Raine smiled, understanding. She unbuttoned her coat and gave it to Walt to put in the back room along with her gloves and scarf. “His brothers will be back any minute. Thank you, Walt. I’ll wait here and help Charlie until you return. Oh, and send Rabbit and Finn down right away.”
“Rabbit and Finn?” Walt’s eyebrows climbed toward his receding hairline. “Never mind. I don’t want to know.”
Raine stepped aside to let him pass and then went straight to Jeff Collins. She waited until he set his beer down before she took it away. She held up a finger to stall his protest. “I could have taken it right out of your hand,” she said. “I probably should have. Mrs. Collins sent the boys to fetch you and you sent them back. That’s the kind of cross-purposes that would make boys with a lick of good sense scratch their heads.

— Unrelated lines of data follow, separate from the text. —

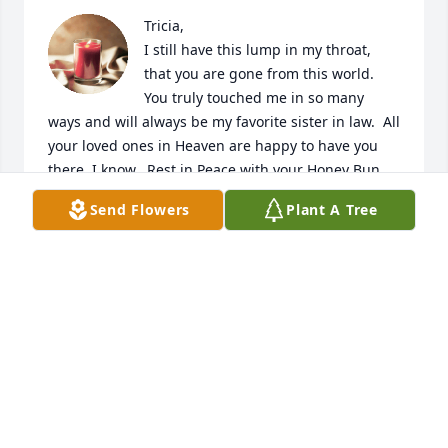
Tricia,

I still have this lump in my throat, 
that you are gone from this world.  
You truly touched me in so many 
ways and will always be my favorite sister in law.  All 
your loved ones in Heaven are happy to have you 
there, I know.  Rest in Peace with your Honey Bun, 
until we see you again one day.  

Send Flowers
Plant A Tree
Love & miss you so,

Jodie
JODIE HODGES
Aug 01, 2023
My condolences to all the Family and 
Friends. Trisha my Best Friend of over 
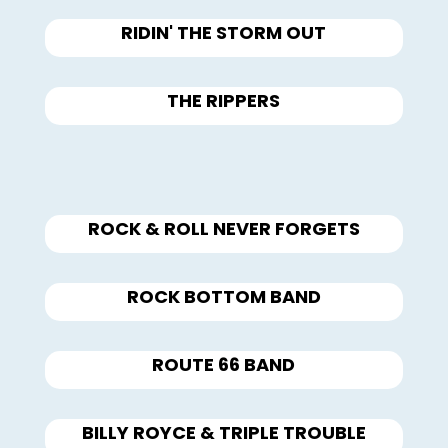
RIDIN' THE STORM OUT
THE RIPPERS
ROCK & ROLL NEVER FORGETS
ROCK BOTTOM BAND
ROUTE 66 BAND
BILLY ROYCE & TRIPLE TROUBLE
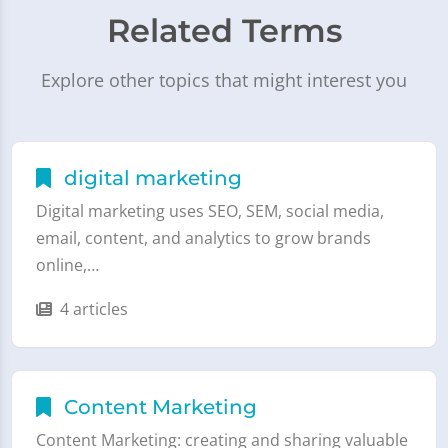
Related Terms
Explore other topics that might interest you
digital marketing
Digital marketing uses SEO, SEM, social media,
email, content, and analytics to grow brands
online,…
4 articles
Content Marketing
Content Marketing: creating and sharing valuable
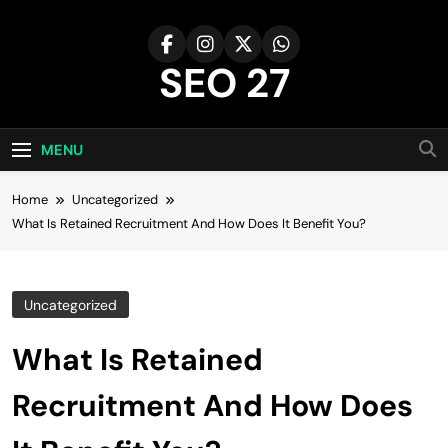
Skip
to
content
SEO 27
27th Time's The Charm!
MENU
Home
Uncategorized
What Is Retained Recruitment And How Does It Benefit You?
Uncategorized
What Is Retained
Recruitment And How Does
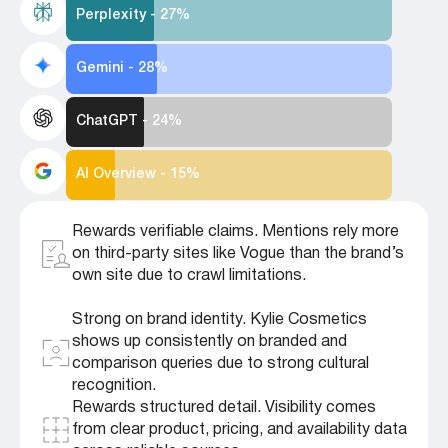
Perplexity - 27%
Gemini - 28%
ChatGPT - 24%
AI Overview - 15%
Rewards verifiable claims. Mentions rely more
on third-party sites like Vogue than the brand’s
own site due to crawl limitations.
Strong on brand identity. Kylie Cosmetics
shows up consistently on branded and
comparison queries due to strong cultural
recognition.
Rewards structured detail. Visibility comes
from clear product, pricing, and availability data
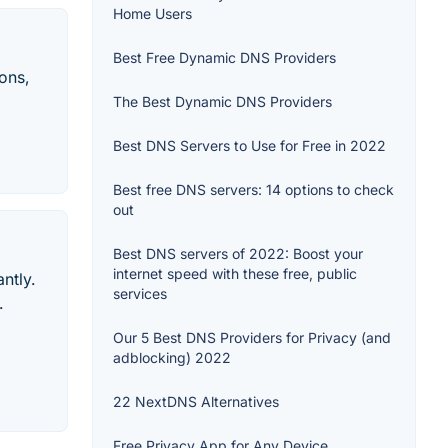
Home Users
Best Free Dynamic DNS Providers
ons,
The Best Dynamic DNS Providers
Best DNS Servers to Use for Free in 2022
Best free DNS servers: 14 options to check
out
Best DNS servers of 2022: Boost your
internet speed with these free, public
ntly.
services
.
Our 5 Best DNS Providers for Privacy (and
adblocking) 2022
22 NextDNS Alternatives
Free Privacy App for Any Device.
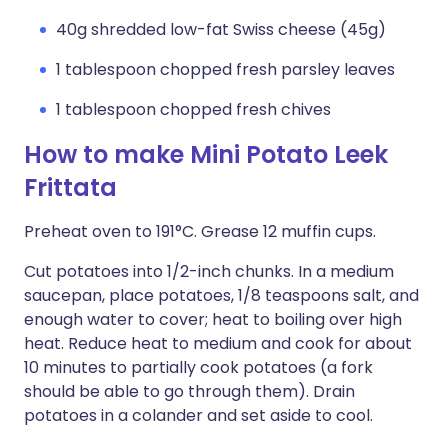
40g shredded low-fat Swiss cheese (45g)
1 tablespoon chopped fresh parsley leaves
1 tablespoon chopped fresh chives
How to make Mini Potato Leek
Frittata
Preheat oven to 191°C. Grease 12 muffin cups.
Cut potatoes into 1/2-inch chunks. In a medium
saucepan, place potatoes, 1/8 teaspoons salt, and
enough water to cover; heat to boiling over high
heat. Reduce heat to medium and cook for about
10 minutes to partially cook potatoes (a fork
should be able to go through them). Drain
potatoes in a colander and set aside to cool.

We both know that Rabbit and Finn don’t have half a lick between them.”
The station agent peered at Raine over the rim of his
spectacles. “How deep is the hole they dug for themselves this time?”
“Oh, they’re fine,” she said, waving aside that concern. “There’s no hole. In fact, they were helpful and they could not have arrived at a more opportune moment, but they came upon me on the road leading out to the graveyard.”
“What were you doing there?”
“Mr. Collins, what I was doing there is hardly your concern. That Rabbit and Finn were there is the point.”
He shrugged. “Boys go to a graveyard when they want to scare themselves stupid.”
“Mr. Collins.”
He sighed. “I come here for a few moments’ respite, Mrs. Berry. And the beer is good, too. May I please have my glass back?”
She slid it in front of him. “You are a fraud. Rabbit and Finn are you through and through.”
“Where are the boys now?”
“Upstairs at the moment. Walt is sending them down before they bedevil Mr. Jones.” She told him what happened and her story conveniently ended at the same time he finished his beer. The boys appeared a few moments after that, and Mr. Collins was persuaded he had to make the best of it. Raine watched him go to his grandsons. It struck her that he didn’t take them by the collar to lead them out. Instead, he took them under his wing.
Kellen followed the direction of Raine’s gaze and understood the reason for her smile. “They’re something, aren’t they?”
She nodded absently before she came back to herself. Her head swiveled around. “You’re still here?”